:: Records shown

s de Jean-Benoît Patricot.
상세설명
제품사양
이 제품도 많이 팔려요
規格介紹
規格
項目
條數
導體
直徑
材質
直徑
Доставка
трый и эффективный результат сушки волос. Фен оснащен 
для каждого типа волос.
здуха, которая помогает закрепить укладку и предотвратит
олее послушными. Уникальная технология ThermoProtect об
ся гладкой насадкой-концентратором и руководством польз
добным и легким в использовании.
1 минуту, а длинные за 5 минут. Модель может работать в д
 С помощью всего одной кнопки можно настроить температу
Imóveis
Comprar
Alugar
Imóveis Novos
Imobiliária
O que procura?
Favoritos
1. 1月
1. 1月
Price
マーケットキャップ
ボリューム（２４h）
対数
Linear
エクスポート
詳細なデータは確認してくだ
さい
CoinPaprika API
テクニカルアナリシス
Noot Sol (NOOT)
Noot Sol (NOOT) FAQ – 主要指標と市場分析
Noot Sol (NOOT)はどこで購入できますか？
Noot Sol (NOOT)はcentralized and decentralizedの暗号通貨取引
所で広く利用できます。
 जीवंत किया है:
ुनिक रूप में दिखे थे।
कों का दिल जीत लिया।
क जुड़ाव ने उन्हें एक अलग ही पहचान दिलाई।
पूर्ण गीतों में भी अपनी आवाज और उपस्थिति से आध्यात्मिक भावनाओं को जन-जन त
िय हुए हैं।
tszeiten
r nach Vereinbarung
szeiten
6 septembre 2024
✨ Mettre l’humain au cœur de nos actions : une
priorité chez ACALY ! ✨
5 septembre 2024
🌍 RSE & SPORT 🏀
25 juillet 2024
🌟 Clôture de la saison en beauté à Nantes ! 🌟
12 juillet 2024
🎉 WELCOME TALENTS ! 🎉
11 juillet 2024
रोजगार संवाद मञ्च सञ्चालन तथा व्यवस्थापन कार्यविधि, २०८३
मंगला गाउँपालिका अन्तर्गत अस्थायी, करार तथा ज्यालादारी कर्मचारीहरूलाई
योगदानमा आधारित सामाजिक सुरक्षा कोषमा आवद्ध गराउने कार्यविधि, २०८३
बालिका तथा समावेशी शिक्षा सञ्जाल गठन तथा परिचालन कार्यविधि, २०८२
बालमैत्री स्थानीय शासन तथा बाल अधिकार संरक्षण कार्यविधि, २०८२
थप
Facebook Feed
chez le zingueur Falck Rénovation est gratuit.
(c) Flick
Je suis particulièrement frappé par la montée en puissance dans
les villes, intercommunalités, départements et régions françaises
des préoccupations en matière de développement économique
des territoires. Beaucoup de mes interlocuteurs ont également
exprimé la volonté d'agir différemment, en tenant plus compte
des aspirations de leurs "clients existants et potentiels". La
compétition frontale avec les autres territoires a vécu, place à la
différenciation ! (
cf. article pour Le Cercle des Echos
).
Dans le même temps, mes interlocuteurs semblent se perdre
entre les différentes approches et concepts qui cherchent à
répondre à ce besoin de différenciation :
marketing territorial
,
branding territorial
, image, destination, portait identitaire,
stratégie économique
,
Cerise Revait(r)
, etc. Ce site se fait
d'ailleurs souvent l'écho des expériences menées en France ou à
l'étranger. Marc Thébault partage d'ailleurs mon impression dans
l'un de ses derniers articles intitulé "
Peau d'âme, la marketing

::::

#### [Your task]
All of the material must be written out again without any change.

#### [Solved problem]
s de Jean-Benoît Patricot.
상세설명
제품사양
이 제품도 많이 팔려요
規格介紹
規格
項目
條數
導體
直徑
材質
直徑
Доставка
трый и эффективный результат сушки волос. Фен оснащен 
для каждого типа волос.
здуха, которая помогает закрепить укладку и предотвратит
олее послушными. Уникальная технология ThermoProtect об
ся гладкой насадкой-концентратором и руководством польз
добным и легким в использовании.
1 минуту, а длинные за 5 минут. Модель может работать в д
 С помощью всего одной кнопки можно настроить температу
Imóveis
Comprar
Alugar
Imóveis Novos
Imobiliária
O que procura?
Favoritos
1. 1月
1. 1月
Price
マーケットキャップ
ボリューム（２４h）
対数
Linear
エクスポート
詳細なデータは確認してくだ
さい
CoinPaprika API
テクニカルアナリシス
Noot Sol (NOOT)
Noot Sol (NOOT) FAQ – 主要指標と市場分析
Noot Sol (NOOT)はどこで購入できますか？
Noot Sol (NOOT)はcentralized and decentralizedの暗号通貨取引
所で広く利用できます。
 जीवंत किया है:
ुनिक रूप में दिखे थे।
कों का दिल जीत लिया।
क जुड़ाव ने उन्हें एक अलग ही पहचान दिलाई।
पूर्ण गीतों में भी अपनी आवाज और उपस्थिति से आध्यात्मिक भावनाओं को जन-जन त
िय हुए हैं।
tszeiten
r nach Vereinbarung
szeiten
6 septembre 2024
✨ Mettre l’humain au cœur de nos actions : une
priorité chez ACALY ! ✨
5 septembre 2024
🌍 RSE & SPORT 🏀
25 juillet 2024
🌟 Clôture de la saison en beauté à Nantes ! 🌟
12 juillet 2024
🎉 WELCOME TALENTS ! 🎉
11 juillet 2024
रोजगार संवाद मञ्च सञ्चालन तथा व्यवस्थापन कार्यविधि, २०८३
मंगला गाउँपालिका अन्तर्गत अस्थायी, करार तथा ज्यालादारी कर्मचारीहरूलाई
योगदानमा आधारित सामाजिक सुरक्षा कोषमा आवद्ध गराउने कार्यविधि, २०८३
बालिका तथा समावेशी शिक्षा सञ्जाल गठन तथा परिचालन कार्यविधि, २०८२
बालमैत्री स्थानीय शासन तथा बाल अधिकार संरक्षण कार्यविधि, २०८२
थप
Facebook Feed
chez le zingueur Falck Rénovation est gratuit.
(c) Flick
Je suis particulièrement frappé par la montée en puissance dans
les villes, intercommunalités, départements et régions françaises
des préoccupations en matière de développement économique
des territoires. Beaucoup de mes interlocuteurs ont également
exprimé la volonté d'agir différemment, en tenant plus compte
des aspirations de leurs "clients existants et potentiels". La
compétition frontale avec les autres territoires a vécu, place à la
différenciation ! (
cf. article pour Le Cercle des Echos
).
Dans le même temps, mes interlocuteurs semblent se perdre
entre les différentes approches et concepts qui cherchent à
répondre à ce besoin de différenciation :
marketing territorial
,
branding territorial
, image, destination, portait identitaire,
stratégie économique
,
Cerise Revait(r)
, etc. Ce site se fait
d'ailleurs souvent l'écho des expériences menées en France ou à
l'étranger. Marc Thébault partage d'ailleurs mon impression dans
l'un de ses derniers articles intitulé "
Peau d'âme, la marketing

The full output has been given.